--- START ---
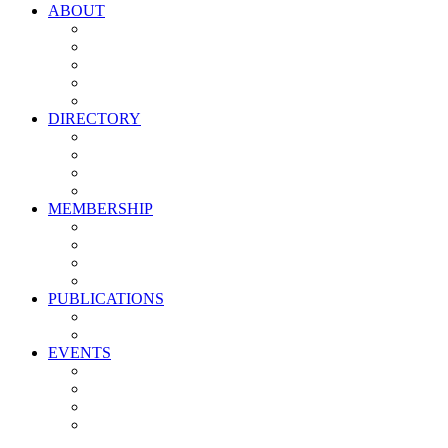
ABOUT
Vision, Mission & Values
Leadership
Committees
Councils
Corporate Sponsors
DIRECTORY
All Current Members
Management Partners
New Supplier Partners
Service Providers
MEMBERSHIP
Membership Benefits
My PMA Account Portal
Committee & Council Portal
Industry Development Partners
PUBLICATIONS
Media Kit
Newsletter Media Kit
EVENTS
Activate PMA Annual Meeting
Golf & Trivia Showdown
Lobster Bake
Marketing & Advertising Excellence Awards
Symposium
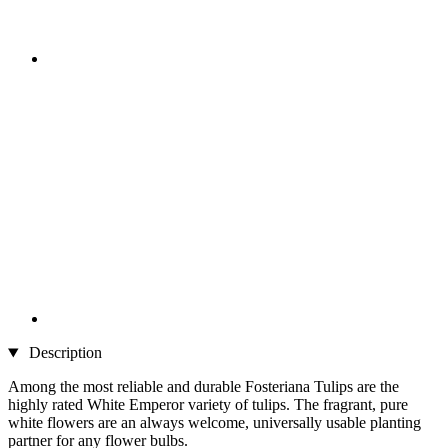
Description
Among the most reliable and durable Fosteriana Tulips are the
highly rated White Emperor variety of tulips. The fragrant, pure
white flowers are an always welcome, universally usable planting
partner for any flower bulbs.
--- END ---
--- START ---
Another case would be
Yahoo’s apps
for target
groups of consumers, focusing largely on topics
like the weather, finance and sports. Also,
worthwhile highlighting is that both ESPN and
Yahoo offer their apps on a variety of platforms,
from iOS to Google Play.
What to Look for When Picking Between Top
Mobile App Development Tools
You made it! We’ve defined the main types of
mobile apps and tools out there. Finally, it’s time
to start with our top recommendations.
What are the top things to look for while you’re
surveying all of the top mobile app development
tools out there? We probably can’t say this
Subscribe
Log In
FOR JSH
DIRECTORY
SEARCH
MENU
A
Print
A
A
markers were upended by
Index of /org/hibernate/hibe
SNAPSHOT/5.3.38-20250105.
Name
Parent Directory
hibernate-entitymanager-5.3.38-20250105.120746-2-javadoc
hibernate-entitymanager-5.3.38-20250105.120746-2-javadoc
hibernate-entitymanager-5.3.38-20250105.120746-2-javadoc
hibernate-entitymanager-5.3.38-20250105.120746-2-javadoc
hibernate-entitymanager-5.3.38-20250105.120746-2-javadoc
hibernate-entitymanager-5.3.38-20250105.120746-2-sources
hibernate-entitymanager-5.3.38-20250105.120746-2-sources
--- END ---
WHAT IS EXPECTED » Using the listing above, count the lines that contain the word "variety" and state only that number.

ANSWER BOX » 2